不想梅长庚立刻轻哼:“那等卑贱之人,怎能与我们相比?只有下贱的东西才那样懒散,连课业都不去写,也学了快一年了,私试还乱七八糟,生生世世都下贱,兄长怎能将自己与这种货色混为一谈?”
“好了,”梅臻远不耐烦道:“别老拿我同那贱人说事。那下次我超过李吉星不就是了。”
……
李宿回到食肆,天色将昏未昏,尝鲜的人逐渐少了,店里的生意稳定下来,来财刚擦完一张桌子,李宿要来帮他,他忙挥挥手叫李宿先去吃饭。
李宿应下,往里走几步,又不觉有些出神。
“明日不用去学堂吧?”恰好罗荣娘也送走一桌客,靠近问李宿。
李宿才回过神来,迟钝地颔首:“我留在店里。
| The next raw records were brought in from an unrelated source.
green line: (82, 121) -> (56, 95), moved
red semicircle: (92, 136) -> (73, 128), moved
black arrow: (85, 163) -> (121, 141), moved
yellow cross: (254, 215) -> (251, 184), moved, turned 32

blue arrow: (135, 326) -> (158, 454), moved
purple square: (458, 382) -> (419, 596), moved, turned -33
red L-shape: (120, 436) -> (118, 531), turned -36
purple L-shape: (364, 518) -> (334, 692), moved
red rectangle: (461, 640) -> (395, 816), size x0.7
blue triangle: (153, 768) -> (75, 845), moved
”
“也是,忙呢。”罗荣娘也不与他客气,反而拍拍他的肩,“怎么看起来不开心?学堂有事?”
她的手搭在李宿肩上,不重,带着李宿往桌前去,还不忘回头招呼一声来财快滚来吃饭,等三人再加郭登楼都坐到桌前时,李宿终于来得及回答她的问题:“今日夫子私试我们。”
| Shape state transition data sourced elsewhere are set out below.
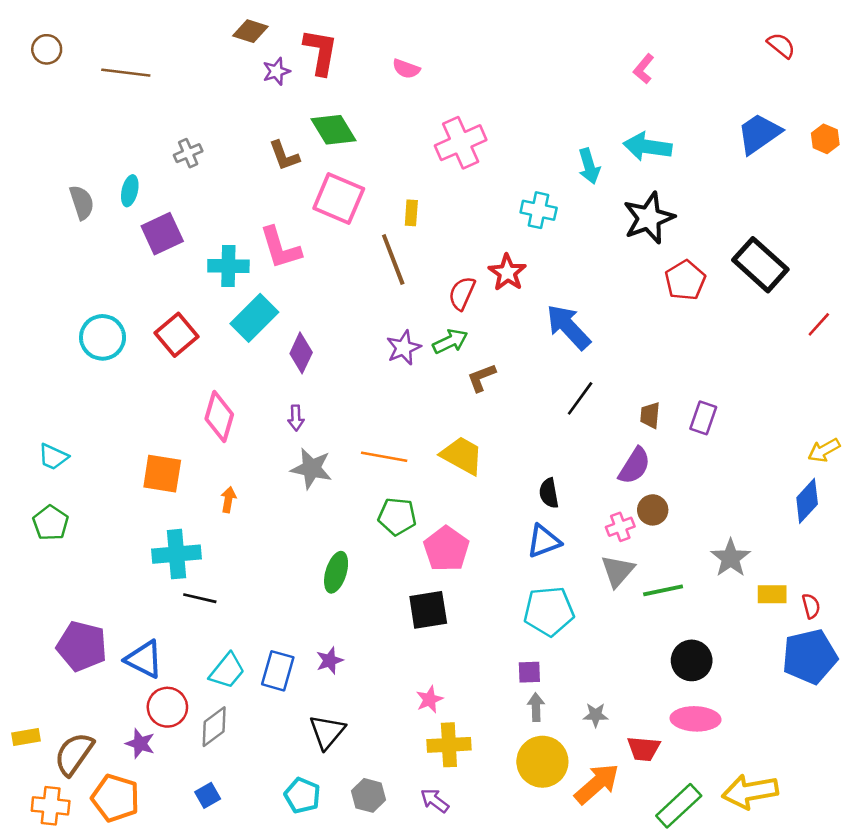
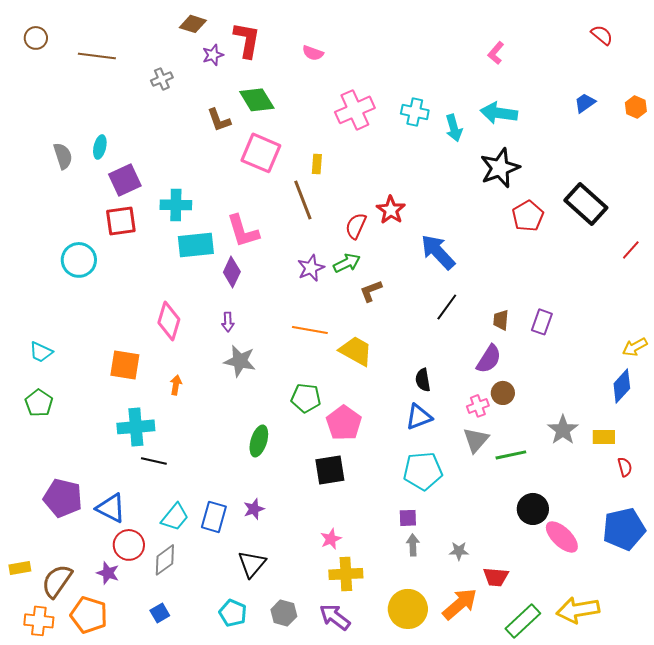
blue trapezoid: (759, 134) -> (585, 103), size x0.6
gray cross: (188, 153) -> (162, 79), moved
cyan cross: (539, 210) -> (415, 112), moved
pink L-shape: (280, 248) -> (243, 231), moved
cyan rectangle: (254, 318) -> (196, 245), turned 39
red square: (176, 335) -> (121, 221), moved, turned 32
orange line: (384, 457) -> (310, 330), moved
yellow rectangle: (772, 594) -> (604, 437), moved
blue pentagon: (810, 657) -> (624, 529), moved
pink ellipse: (696, 719) -> (562, 537), moved, turned 42
yellow circle: (542, 762) -> (408, 609), moved
purple arrow: (435, 801) -> (335, 617), size x1.4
“嗯。”罗荣娘拿好碗筷,仍认真看着他。见老板娘不动筷,来财忙打掉了郭登楼举筷的手,于是郭登楼也不敢再动作,一时几人都望向李宿。
李宿脑中回想起那些话,不由默然一瞬,才道:“我排在最末。”
他是很羞惭的,说出这话都艰难,不止是为最末等的排名惭愧,而是为又使同他一般的人蒙羞了更难受。
梅家兄弟觉得卑贱之人天生懒散,不足与他们相提并论,可是什么是卑贱?……他们难道不都是人?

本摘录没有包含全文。